» **INSTRUCTIONS TO FOLLOW**: Take every line containing "Manchester" out of the records.

» **RECORDS SHOWN**:

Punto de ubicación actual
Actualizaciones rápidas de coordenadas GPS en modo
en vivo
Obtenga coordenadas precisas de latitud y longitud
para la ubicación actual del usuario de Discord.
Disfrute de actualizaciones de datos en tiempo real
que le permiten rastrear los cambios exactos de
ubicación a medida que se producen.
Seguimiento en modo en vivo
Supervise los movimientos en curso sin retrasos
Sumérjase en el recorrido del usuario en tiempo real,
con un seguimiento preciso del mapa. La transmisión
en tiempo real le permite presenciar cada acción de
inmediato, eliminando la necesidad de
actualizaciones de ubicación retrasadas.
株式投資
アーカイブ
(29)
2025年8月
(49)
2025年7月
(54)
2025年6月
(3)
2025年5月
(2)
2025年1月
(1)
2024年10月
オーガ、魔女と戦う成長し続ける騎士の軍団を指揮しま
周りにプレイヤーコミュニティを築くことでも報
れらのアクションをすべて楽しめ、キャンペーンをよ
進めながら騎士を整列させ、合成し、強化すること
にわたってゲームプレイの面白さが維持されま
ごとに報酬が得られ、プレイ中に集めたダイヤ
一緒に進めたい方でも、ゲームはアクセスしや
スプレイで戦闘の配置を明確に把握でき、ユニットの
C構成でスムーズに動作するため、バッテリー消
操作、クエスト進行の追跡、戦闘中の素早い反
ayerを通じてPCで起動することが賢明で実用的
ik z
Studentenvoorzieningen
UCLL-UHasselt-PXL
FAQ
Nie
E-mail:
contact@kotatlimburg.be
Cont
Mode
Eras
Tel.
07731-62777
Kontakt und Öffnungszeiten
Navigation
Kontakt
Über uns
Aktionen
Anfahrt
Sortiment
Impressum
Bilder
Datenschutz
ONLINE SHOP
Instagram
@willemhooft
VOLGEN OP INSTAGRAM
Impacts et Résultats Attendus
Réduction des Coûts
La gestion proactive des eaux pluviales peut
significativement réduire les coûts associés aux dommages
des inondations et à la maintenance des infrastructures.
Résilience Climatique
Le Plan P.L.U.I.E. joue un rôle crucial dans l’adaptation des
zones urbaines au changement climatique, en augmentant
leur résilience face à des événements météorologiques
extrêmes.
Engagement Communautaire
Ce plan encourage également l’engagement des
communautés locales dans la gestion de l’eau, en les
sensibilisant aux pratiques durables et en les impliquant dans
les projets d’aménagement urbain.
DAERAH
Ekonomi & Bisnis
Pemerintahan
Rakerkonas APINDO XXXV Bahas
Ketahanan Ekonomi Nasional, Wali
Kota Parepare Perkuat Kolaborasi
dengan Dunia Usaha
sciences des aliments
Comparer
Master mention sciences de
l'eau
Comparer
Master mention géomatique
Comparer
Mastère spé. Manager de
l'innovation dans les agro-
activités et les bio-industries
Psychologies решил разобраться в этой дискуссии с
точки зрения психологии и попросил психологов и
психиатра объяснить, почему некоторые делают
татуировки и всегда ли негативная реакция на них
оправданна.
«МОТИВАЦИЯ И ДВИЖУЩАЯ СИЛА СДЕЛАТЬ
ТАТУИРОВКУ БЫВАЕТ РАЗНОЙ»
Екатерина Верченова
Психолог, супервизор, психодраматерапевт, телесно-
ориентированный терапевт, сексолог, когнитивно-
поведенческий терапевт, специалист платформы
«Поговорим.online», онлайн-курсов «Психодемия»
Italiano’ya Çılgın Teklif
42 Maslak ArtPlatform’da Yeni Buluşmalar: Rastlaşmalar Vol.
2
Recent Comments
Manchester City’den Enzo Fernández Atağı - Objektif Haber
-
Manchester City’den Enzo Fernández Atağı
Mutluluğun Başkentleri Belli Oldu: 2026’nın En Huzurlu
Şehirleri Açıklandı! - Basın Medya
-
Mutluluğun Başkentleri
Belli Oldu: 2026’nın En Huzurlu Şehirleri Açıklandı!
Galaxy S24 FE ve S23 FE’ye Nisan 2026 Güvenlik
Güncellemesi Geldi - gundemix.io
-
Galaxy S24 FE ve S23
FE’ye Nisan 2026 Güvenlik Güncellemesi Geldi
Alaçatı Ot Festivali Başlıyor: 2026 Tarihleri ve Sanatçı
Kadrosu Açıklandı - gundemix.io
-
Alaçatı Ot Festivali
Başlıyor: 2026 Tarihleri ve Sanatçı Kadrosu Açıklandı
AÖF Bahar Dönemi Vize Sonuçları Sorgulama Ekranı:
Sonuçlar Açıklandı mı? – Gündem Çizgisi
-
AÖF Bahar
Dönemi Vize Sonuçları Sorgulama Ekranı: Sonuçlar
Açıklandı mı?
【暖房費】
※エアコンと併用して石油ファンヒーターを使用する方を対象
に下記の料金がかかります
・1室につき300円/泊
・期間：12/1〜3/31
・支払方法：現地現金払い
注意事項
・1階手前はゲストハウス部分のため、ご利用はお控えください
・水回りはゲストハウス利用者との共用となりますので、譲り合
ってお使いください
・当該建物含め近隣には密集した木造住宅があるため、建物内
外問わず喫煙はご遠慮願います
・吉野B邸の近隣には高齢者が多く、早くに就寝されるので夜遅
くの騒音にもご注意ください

--

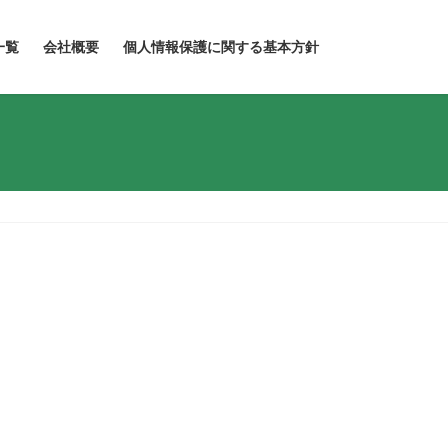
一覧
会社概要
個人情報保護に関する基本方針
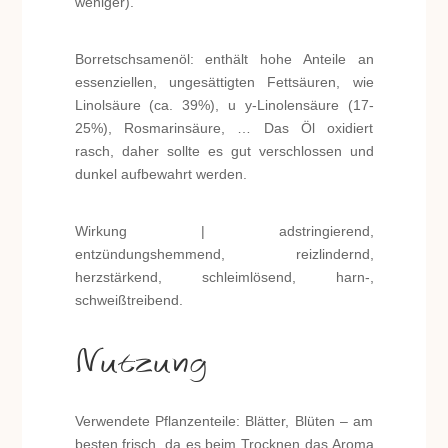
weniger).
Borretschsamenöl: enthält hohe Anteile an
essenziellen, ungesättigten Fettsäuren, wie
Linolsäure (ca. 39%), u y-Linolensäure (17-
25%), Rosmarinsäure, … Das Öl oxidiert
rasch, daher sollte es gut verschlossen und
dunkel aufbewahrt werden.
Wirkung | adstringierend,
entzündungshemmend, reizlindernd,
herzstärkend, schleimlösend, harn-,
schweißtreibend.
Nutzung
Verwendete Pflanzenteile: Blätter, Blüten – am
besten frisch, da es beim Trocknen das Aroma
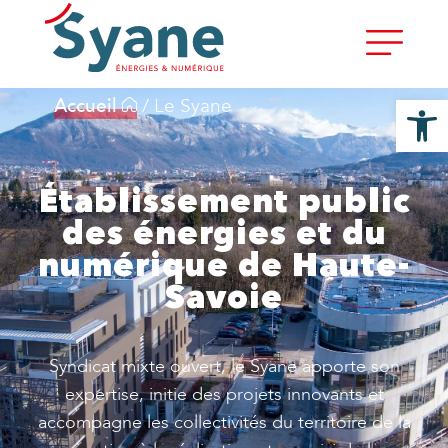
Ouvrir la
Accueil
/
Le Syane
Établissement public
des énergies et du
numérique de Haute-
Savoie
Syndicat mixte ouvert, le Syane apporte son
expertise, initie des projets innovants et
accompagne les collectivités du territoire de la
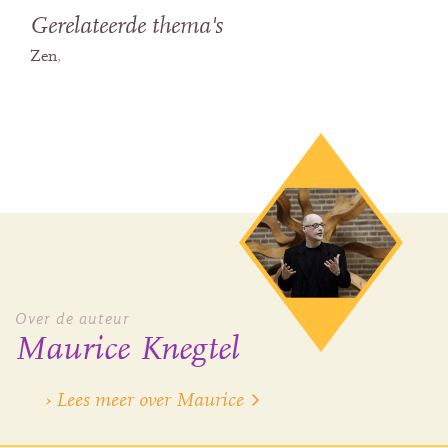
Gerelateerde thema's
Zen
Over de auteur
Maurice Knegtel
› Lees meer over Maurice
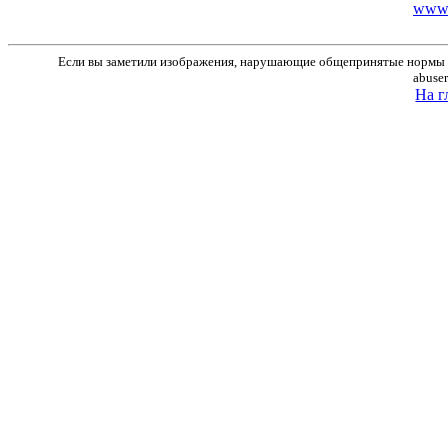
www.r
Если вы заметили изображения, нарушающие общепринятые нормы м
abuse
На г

» **SOLVED PROBLEM**:
Manchester City’den Enzo Fernández Atağı - Objektif Haber
Manchester City’den Enzo Fernández Atağı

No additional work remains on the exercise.